Only the text of the records belongs in the answer, copied exactly and without pictures.

Page-level text extractions:
##########
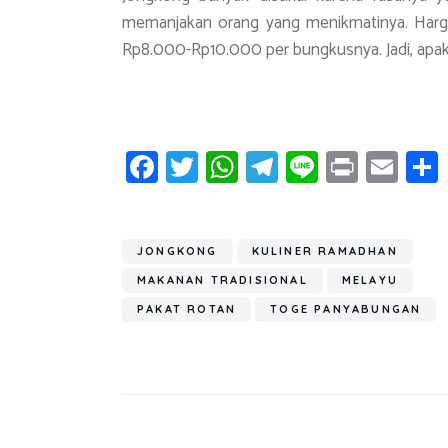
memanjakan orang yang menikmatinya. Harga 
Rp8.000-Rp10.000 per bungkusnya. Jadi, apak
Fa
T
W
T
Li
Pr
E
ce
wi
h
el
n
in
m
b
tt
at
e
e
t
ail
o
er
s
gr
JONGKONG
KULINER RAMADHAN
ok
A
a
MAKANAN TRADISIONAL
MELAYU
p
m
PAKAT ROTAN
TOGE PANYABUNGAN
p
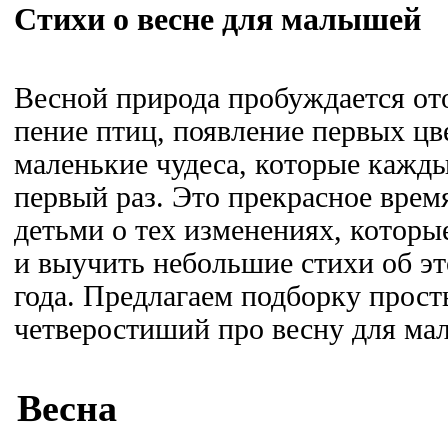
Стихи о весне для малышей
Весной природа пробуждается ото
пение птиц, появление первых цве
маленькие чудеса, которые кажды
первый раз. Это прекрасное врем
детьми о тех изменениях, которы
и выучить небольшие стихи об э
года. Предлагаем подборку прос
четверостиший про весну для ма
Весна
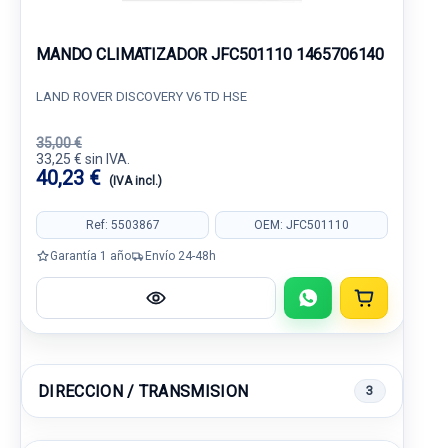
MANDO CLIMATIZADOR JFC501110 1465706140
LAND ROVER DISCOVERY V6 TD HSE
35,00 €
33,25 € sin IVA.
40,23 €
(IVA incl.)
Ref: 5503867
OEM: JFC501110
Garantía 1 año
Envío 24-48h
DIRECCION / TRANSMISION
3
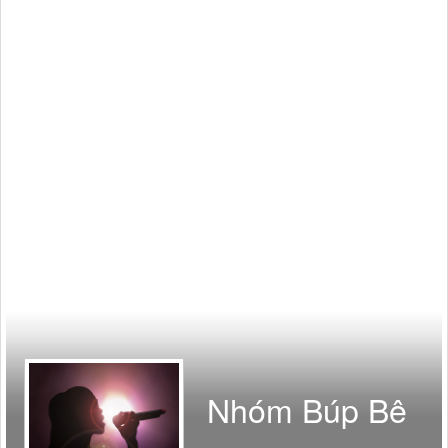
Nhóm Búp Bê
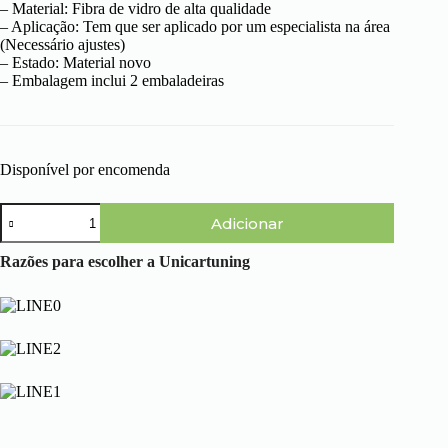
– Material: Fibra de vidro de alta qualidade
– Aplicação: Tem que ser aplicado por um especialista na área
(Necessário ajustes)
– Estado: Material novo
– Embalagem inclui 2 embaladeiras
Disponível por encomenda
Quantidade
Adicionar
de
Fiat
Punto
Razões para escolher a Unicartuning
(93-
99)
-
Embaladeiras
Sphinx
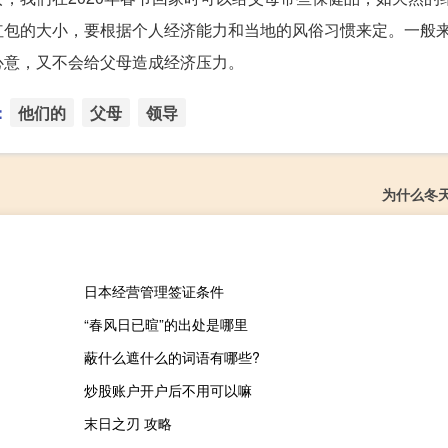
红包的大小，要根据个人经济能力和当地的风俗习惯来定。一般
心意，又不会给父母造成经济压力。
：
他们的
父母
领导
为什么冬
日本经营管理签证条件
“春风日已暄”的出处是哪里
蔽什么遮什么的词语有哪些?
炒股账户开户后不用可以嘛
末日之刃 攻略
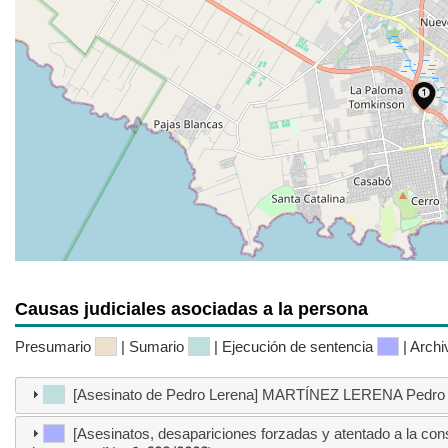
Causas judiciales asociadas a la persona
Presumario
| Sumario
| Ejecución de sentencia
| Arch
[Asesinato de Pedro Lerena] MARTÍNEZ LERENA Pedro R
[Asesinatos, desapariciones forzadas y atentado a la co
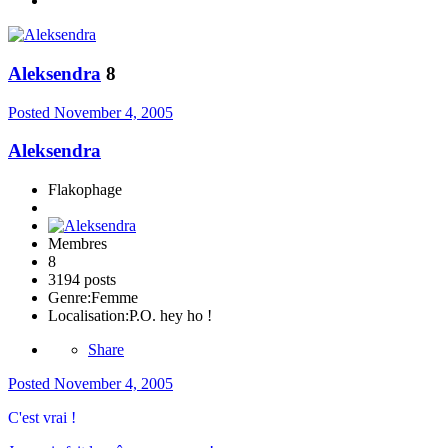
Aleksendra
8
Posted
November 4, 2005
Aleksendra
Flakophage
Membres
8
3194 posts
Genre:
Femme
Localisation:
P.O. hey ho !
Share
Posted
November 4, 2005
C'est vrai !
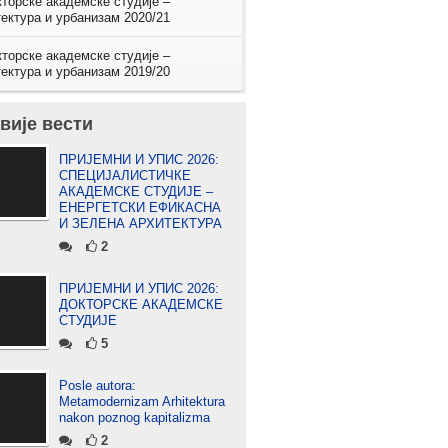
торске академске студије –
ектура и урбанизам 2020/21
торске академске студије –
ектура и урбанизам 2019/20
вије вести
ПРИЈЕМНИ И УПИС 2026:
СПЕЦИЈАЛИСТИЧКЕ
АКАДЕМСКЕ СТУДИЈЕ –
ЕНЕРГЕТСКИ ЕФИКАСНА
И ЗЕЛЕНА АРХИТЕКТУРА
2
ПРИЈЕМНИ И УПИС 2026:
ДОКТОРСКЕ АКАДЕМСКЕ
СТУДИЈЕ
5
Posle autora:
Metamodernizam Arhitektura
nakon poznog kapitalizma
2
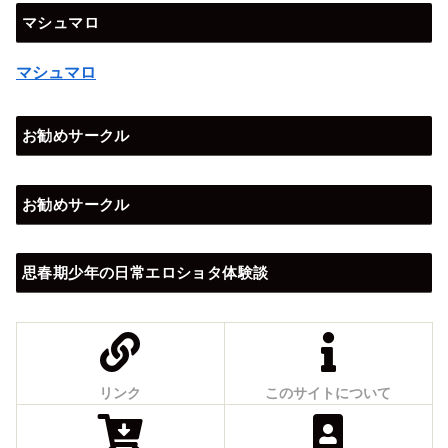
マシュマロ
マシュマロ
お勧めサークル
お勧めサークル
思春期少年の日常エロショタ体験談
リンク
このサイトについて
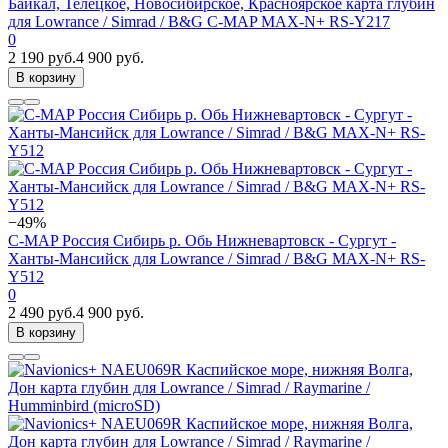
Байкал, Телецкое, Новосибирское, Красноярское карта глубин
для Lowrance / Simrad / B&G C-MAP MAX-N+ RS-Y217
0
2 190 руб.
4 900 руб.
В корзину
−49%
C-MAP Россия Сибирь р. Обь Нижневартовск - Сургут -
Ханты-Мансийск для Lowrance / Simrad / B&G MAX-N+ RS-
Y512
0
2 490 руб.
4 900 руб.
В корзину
##########
Response area:
memanjakan orang yang menikmatinya. Harga 
Rp8.000-Rp10.000 per bungkusnya. Jadi, apak
Fa
T
W
T
Li
Pr
E
ce
wi
h
el
n
in
m
b
tt
at
e
e
t
ail
o
er
s
gr
JONGKONG
KULINER RAMADHAN
ok
A
a
MAKANAN TRADISIONAL
MELAYU
p
m
PAKAT ROTAN
TOGE PANYABUNGAN
p
Стихи о весне для малышей
Весной природа пробуждается ото
пение птиц, появление первых цве
маленькие чудеса, которые кажды
первый раз. Это прекрасное врем
детьми о тех изменениях, которы
и выучить небольшие стихи об э
года. Предлагаем подборку прос
четверостиший про весну для ма
Весна
MANDO CLIMATIZADOR JFC501110 1465706140
LAND ROVER DISCOVERY V6 TD HSE
35,00 €
33,25 € sin IVA.
40,23 €
(IVA incl.)
Ref: 5503867
OEM: JFC501110
Garantía 1 año
Envío 24-48h
DIRECCION / TRANSMISION
3
Nhóm Búp Bê
– Material: Fibra de vidro de alta qualidade
– Aplicação: Tem que ser aplicado por um especialista na área
(Necessário ajustes)
– Estado: Material novo
– Embalagem inclui 2 embaladeiras
Disponível por encomenda
Quantidade
Adicionar
de
Fiat
Punto
Razões para escolher a Unicartuning
(93-
99)
-
Embaladeiras
Sphinx
红包的大小，要根据个人经济能力和当地的风俗习惯来定。一般
心意，又不会给父母造成经济压力。
：
他们的
父母
领导
为什么冬
日本经营管理签证条件
“春风日已暄”的出处是哪里
蔽什么遮什么的词语有哪些?
炒股账户开户后不用可以嘛
末日之刃 攻略
Causas judiciales asociadas a la persona
Presumario
| Sumario
| Ejecución de sentencia
| Arch
[Asesinato de Pedro Lerena] MARTÍNEZ LERENA Pedro R
[Asesinatos, desapariciones forzadas y atentado a la co
Aleksendra
8
Posted
November 4, 2005
Aleksendra
Flakophage
Membres
8
3194 posts
Genre:
Femme
Localisation:
P.O. hey ho !
Share
Posted
November 4, 2005
C'est vrai !
торске академске студије –
ектура и урбанизам 2020/21
торске академске студије –
ектура и урбанизам 2019/20
вије вести
ПРИЈЕМНИ И УПИС 2026:
СПЕЦИЈАЛИСТИЧКЕ
АКАДЕМСКЕ СТУДИЈЕ –
ЕНЕРГЕТСКИ ЕФИКАСНА
И ЗЕЛЕНА АРХИТЕКТУРА
2
ПРИЈЕМНИ И УПИС 2026:
ДОКТОРСКЕ АКАДЕМСКЕ
СТУДИЈЕ
5
Posle autora:
Metamodernizam Arhitektura
nakon poznog kapitalizma
2
マシュマロ
マシュマロ
お勧めサークル
お勧めサークル
思春期少年の日常エロショタ体験談
リンク
このサイトについて
Байкал, Телецкое, Новосибирское, Красноярское карта глубин
для Lowrance / Simrad / B&G C-MAP MAX-N+ RS-Y217
0
2 190 руб.
4 900 руб.
В корзину
−49%
C-MAP Россия Сибирь р. Обь Нижневартовск - Сургут -
Ханты-Мансийск для Lowrance / Simrad / B&G MAX-N+ RS-
Y512
0
2 490 руб.
4 900 руб.
В корзину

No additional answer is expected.